[1. Do you think many major insights from longtermist macrostrategy or global priorities research have been found since 2015?]
I think "major insights" is potentially a somewhat loaded framing; it seems to imply that only highly conceptual considerations that change our minds about previously-accepted big picture claims count as significant progress. I think very early on, EA produced a number of somewhat arguments and considerations which felt like "major insights" in that they caused major swings in the consensus of what cause areas to prioritize at a very high level; I think that probably reflected that the question was relatively new and there was low-hanging fruit. I think we shouldn't expect future progress to take the form of "major insights" that wildly swing views about a basic, high-level question as much (although I still think that's possible).
[2. If so, what would you say are some of the main ones?]
Since 2015, I think we've seen good analysis and discussion of AI timelines and takeoff speeds, discussion of specific AI risks that go beyond the classic scenario presented in Superintellilgence, better characterization of multipolar and distributed AI scenarios, some interesting and more quantitative debates on giving now vs giving later and "hinge of history" vs "patient" long-termism, etc. None of these have provided definitive / authoritative answers, but they all feel useful to me as someone trying to prioritize where Open Phil dollars should go.
[3. Do you think the progress has been at a good pace (however you want to interpret that)?]
I'm not sure how to answer this; I think taking into account the expected low-hanging fruit effect, and the relatively low investment in this research, progress has probably been pretty good, but I'm very uncertain about the degree of progress I "should have expected" on priors.
[4. Do you think that this pushes for or against allocating more resources (labour, money, etc.) towards that type of work?]
I think ideally the world as a whole would be investing much more in this type of work than it is now. A lot of the bottleneck to this is that the work is not very well-scoped or broken into tractable sub-problems, which makes it hard for a large number of people to be quickly on-boarded to it.
[5. Do you think that this suggests we should change how we do this work, or emphasise some types of it more?]
Related to the above, I'd love for the work to become better-scoped over time -- this is one thing we prioritize highly at Open Phil.

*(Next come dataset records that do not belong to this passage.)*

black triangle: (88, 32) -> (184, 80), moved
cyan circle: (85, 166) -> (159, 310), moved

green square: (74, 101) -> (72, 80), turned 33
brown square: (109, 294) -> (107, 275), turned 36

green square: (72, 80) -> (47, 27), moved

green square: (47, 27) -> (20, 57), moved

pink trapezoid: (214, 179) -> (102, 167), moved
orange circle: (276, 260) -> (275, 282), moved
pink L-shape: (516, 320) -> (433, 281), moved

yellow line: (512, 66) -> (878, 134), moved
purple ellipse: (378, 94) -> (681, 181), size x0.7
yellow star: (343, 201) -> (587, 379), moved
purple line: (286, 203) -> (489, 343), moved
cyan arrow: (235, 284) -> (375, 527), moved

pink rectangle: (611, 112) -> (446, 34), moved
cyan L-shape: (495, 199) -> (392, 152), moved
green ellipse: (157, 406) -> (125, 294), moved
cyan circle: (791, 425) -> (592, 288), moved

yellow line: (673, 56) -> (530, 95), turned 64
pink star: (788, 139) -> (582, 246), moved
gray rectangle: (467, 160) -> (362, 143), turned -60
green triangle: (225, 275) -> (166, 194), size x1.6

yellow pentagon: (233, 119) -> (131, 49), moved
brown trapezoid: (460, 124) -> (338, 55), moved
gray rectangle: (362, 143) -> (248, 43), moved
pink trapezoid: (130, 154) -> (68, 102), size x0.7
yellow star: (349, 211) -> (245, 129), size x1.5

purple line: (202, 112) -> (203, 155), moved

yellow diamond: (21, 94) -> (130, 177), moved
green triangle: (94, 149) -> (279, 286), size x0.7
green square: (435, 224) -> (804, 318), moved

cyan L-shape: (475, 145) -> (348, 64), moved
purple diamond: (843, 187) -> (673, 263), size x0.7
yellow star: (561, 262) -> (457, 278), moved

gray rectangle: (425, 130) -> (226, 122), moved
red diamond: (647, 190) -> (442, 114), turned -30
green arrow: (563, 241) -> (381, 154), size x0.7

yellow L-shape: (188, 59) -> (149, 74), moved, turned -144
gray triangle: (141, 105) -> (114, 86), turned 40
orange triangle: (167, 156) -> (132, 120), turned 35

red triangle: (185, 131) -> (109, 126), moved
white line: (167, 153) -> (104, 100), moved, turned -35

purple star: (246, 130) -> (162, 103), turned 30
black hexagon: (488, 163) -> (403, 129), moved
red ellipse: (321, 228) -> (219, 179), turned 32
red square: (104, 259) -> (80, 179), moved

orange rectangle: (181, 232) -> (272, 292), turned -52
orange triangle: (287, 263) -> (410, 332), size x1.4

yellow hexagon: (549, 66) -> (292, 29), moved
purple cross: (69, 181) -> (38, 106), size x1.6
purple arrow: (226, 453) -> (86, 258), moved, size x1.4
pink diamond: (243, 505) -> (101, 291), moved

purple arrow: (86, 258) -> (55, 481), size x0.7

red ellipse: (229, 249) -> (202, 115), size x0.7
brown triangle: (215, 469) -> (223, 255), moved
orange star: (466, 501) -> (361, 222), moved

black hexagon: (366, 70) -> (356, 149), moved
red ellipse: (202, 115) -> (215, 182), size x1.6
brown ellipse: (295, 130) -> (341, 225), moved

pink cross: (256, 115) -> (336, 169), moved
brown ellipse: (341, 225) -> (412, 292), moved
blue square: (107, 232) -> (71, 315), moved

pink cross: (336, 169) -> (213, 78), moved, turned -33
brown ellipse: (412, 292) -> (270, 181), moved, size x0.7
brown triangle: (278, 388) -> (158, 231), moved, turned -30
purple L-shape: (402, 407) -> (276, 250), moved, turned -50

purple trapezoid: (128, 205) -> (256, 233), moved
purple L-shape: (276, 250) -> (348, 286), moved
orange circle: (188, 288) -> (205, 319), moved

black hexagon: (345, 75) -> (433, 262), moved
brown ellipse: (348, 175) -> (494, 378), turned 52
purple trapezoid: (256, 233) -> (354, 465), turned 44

I think that's a very interesting question, and one I've sometimes wondered about.
Oversimplifying a bit, my answer is: We need neither just bloggers nor just orgs like FHI and CLR. Instead, we need to move from a model where epistemic progress is achieved by individuals to one where it is achieved by a system characterized by a diversification of epistemic tasks, specialization, and division of labor. (So in many ways I think: we need to become more like academia.)
Very roughly, it seems to me that early intellectual progress in EA often happened via distinct and actionable insights found by individuals. E.g. "AI alignment is super important" or "donating to the best as opposed to typical charities is really important" or "current charity evaluators don't help with finding impactful charities" or "wow, if I donate 10% of my income I can save many lives over my lifetime" or "oh wait, there are orders of magnitudes more wild than farmed animals, so we need to consider the impact of farmed animal advocacy on wild animals".
(Of course, it's a spectrum. Discussion and collaboration were still important, my claim is just that there were significantly more "insights within individuals" than later.)
But it seems to me that most low-hanging fruits have been plucked. So it can be useful to look at other more mature epistemic endeavours. And if I reflect on those it strikes me that in some sense most of the important cognition isn't located in any single mind. E.g. for complex questions about the world, it's the system of science that delivers answers via irreducible properties like "scientific consensus". And while in hindsight it's often possible to summarize epistemic progress in a way that can be understood by individuals, and looks like it could have been achieved by them, the actual progress was distributed across many minds.
(Similarly, the political system doesn't deliver good policies because there's a superintelligent policymaker but because of checks and balances etc.; the justice system doesn't deliver good settlement of disputes because there's a super-Salomonic judge but because of the rules governing court cases that have different roles such as attorneys, the prosecution, judges, etc.)
This also explains why, I think correctly, discussions on how to improve science usually focus on systemic properties like funding, incentives, and institutions. As opposed to, say, how to improve the IQ or rationality of individual scientists.
And similarly, I think we need to focus less on how to improve individuals and more on how to set up a system that can deliver epistemic progress across larger time scales and larger numbers of people less selected by who happens to know whom.